Vous appréciez sans doute comme moi de passer un ou plusieurs jours à Paris pour flâner et apprécier l’architecture de la capitale. Nous allons détailler quelques uns des plus beaux passages parisiens (à mon goût) dans cet article.
Comme vous allez le voir, la plupart de ces lieux sont situés dans les 2e et 9e arrondissements de la capitale. Ces allées couvertes étaient des lieux de grande animation où la beauté architecturale était au service de la vente. Au XIXe siècle, la clientèle aisée appréciait également de s’y réfugier quand il faisait froid ou qu’il pleuvait …
Autour du Palais Royal
La galerie Véro-Dodat
Je me demandais d’où venait le nom de cette galerie … et je n’aurais pas trouvé toute seule ! Ce sont les noms des deux charcutiers qui décidèrent de construire cette galerie entre les rues du Bouloi et Jean-Jacques Rousseau. L’illusion de profondeur donnée par la trame diagonale des dalles en marbre noir et blanc sur le sol est bluffante, on dirait que la galerie est plus longue que 80 mètres.
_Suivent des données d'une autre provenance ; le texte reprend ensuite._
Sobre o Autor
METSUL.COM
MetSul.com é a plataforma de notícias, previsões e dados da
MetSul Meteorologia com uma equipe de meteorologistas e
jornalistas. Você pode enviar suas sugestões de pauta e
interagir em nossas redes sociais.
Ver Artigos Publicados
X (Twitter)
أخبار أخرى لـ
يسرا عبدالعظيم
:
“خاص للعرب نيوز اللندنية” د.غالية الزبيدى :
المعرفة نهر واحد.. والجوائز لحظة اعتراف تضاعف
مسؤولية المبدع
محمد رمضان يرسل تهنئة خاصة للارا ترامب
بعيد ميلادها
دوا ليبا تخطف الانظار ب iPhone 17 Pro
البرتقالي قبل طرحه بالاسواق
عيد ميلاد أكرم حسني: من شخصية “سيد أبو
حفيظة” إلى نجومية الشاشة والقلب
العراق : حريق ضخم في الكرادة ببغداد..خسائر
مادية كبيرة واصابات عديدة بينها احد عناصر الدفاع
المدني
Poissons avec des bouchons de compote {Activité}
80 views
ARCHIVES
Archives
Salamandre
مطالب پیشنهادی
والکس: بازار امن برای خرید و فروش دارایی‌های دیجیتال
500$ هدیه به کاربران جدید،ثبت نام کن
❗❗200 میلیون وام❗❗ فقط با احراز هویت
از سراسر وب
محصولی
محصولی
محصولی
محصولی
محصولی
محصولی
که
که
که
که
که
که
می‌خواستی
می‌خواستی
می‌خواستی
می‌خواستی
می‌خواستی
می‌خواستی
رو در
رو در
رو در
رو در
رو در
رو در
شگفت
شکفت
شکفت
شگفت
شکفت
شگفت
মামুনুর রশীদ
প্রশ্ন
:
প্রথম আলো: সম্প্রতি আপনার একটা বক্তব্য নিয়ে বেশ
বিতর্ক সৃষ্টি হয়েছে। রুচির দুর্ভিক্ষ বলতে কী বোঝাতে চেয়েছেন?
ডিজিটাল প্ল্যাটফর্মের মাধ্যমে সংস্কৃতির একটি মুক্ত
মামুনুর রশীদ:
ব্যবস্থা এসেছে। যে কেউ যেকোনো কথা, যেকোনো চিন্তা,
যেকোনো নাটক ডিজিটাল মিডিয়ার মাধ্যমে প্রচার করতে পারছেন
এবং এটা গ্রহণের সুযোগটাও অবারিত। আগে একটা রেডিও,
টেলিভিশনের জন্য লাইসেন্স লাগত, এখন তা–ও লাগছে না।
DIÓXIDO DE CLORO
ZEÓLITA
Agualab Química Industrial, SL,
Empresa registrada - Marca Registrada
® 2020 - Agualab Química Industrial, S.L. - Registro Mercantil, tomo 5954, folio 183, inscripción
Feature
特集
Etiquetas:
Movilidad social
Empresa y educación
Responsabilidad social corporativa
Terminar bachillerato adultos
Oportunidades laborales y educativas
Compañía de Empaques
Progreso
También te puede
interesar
On retrouve les ornements qui s’inspirent de la thématique habituelle dans ces édifices voués au commerce, comme la lyre à la base des pilastres, ou la corne d’abondance sur les luminaires supérieurs.



La galerie Vivienne
Maître Marchoux, qui était le président de la Chambre des Notaires, souhaitait construire la galerie la plus belle et la plus attractive. Il habitait déjà dans ce quartier d’affaires, et fit l’acquisition tout d’abord d’un hôtel et de la maison mitoyenne, rue Vivienne. C’est à l’architecte François-Jacques Delannoy, formé à l’école de l’Empire, qu’il confia ce projet luxueux, un passage couvert inauguré en 1826.
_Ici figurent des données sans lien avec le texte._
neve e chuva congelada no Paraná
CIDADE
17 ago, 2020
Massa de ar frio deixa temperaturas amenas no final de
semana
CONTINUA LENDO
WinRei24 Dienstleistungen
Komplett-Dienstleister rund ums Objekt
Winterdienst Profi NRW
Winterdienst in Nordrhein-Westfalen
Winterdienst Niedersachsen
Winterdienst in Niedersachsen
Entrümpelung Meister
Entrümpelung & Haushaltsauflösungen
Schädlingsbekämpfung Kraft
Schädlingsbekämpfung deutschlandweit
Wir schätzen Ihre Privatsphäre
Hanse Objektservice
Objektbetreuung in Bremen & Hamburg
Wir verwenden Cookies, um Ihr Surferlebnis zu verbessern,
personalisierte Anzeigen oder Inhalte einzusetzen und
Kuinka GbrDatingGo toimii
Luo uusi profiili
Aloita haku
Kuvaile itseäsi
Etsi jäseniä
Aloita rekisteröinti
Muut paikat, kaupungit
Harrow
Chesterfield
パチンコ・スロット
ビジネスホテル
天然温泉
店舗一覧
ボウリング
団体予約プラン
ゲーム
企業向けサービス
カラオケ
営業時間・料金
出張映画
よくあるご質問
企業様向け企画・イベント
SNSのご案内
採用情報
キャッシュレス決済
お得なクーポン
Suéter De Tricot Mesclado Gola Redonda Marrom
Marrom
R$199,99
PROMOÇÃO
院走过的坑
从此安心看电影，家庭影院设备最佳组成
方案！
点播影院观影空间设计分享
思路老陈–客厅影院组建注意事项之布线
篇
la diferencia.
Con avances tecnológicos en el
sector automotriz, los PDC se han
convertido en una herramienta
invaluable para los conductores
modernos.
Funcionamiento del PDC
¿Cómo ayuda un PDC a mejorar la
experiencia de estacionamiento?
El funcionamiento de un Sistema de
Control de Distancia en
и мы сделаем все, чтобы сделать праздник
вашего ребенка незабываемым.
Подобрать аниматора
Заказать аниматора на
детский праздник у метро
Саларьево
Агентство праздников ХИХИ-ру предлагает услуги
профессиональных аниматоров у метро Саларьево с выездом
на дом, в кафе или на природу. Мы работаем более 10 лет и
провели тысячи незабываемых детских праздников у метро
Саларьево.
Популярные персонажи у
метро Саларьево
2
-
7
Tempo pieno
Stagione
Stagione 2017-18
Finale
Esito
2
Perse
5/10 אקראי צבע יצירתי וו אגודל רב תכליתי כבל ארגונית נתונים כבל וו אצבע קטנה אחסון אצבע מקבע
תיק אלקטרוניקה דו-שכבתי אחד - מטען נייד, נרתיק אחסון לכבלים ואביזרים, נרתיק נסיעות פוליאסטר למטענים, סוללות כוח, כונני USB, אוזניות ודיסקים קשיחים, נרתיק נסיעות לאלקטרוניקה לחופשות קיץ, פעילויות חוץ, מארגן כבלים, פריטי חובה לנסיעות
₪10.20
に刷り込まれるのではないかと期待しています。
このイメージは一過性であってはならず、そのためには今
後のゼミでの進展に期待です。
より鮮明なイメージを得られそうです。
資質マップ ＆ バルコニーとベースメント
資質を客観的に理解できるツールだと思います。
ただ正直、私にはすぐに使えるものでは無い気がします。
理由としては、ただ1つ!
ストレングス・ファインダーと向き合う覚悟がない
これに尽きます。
Il associa pilastres, arcs et corniches, aux différents symboles de la réussite (couronnes de laurier, gerbes de blé et palmes), de la richesse (cornes d’abondances) et du commerce (caducée de Mercure). Ce passage couvert attira bon nombre de chalands grâce à ses boutiques de bottier, tailleur, marchand de vin, d’estampes, libraire …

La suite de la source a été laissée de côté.